Task prompt: Should the word "también" occur in a line of the records, copy that line.

Page-level text extractions:
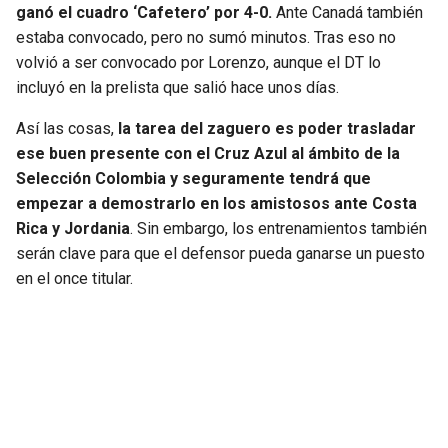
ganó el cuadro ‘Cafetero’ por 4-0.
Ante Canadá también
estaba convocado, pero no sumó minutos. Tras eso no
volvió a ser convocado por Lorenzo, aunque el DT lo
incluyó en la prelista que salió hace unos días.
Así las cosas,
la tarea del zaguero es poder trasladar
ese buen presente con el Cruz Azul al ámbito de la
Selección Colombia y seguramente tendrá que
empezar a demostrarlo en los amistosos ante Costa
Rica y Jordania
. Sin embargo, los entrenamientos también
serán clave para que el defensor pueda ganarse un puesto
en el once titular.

* * *

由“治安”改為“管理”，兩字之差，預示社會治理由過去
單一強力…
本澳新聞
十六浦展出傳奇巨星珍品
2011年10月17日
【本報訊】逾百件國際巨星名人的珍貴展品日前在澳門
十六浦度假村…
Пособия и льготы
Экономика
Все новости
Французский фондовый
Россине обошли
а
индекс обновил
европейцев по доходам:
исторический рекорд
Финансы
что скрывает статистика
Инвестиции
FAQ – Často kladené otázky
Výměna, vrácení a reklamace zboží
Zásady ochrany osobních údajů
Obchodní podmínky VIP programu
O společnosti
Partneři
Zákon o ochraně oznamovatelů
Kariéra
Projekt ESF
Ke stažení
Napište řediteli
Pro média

Output below:
Ante Canadá también
. Sin embargo, los entrenamientos también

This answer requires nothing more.